On July 13, it was time to face Australia who were coming off the back of a strong performance at the 2006 World Cup. As the underdogs, Iraq had to impose themselves on the opposition as early as possible and a goal from Nashat Akram on 21 minutes did just that. The Australians were rattled and it took until the 2nd half for them to respond. But in stunning fashion, Iraq hit back with two more goals to secure a 3–1 win. This was where the momentum started to build.
Iraq’s third and final group game against Oman ended 0–0 but the point was enough to see them top the group and advance to the knockout rounds. The knockout stage began with a meeting with co-hosts, Vietnam who were perhaps the weakest of the Quarter Finalists. And Iraq dispatched them easily with a 2–0 win. The captain, Younis Mahmoud the hero once again.
Awaiting in the Semi Finals was South Korea. Having already beaten the likes of Australia, Iraq were high on confidence and determined to continue their run. It would prove to be a gruelling match though. No score at the end of 90 minutes and going all the way to penalties. Iraq won the shootout 6–5 to progress the Final.
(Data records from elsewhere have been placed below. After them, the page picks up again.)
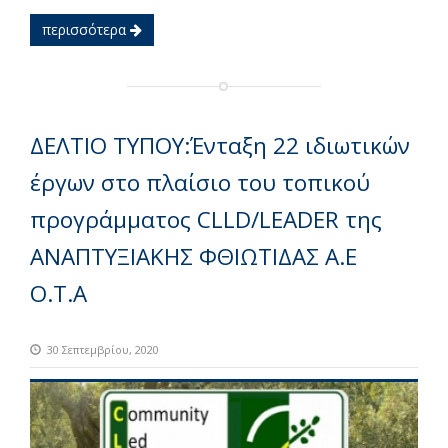
περισσότερα
ΔΕΛΤΙΟ ΤΥΠΟΥ:Ένταξη 22 ιδιωτικών
έργων στο πλαίσιο του τοπικού
προγράμματος CLLD/LEADER της
ΑΝΑΠΤΥΞΙΑΚΗΣ ΦΘΙΩΤΙΔΑΣ Α.Ε
Ο.Τ.Α
30 Σεπτεμβρίου, 2020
The stage was set in Jakarta where they would face 3-time winners, Saudi Arabia on July 29. 60,000 fans inside the Gelora Bung Karno Stadium and millions more around the world were watching on to see if Iraq could make history. It was a physical match, full of tension and Iraq dominated play for much of the game but they struggled to find a breakthrough. That was until Younis Mahmoud stepped up once again on 72 minutes. Iraq winning a corner and Mahmoud sending a powerful header into the back of the net.
The tension only grew in the dying minutes as Saudi Arabia pushed for an equaliser, but Iraq held on to become Champions of Asia. For a country torn apart by war, football had brought joy and hope to the nation and left a legacy for generations to come.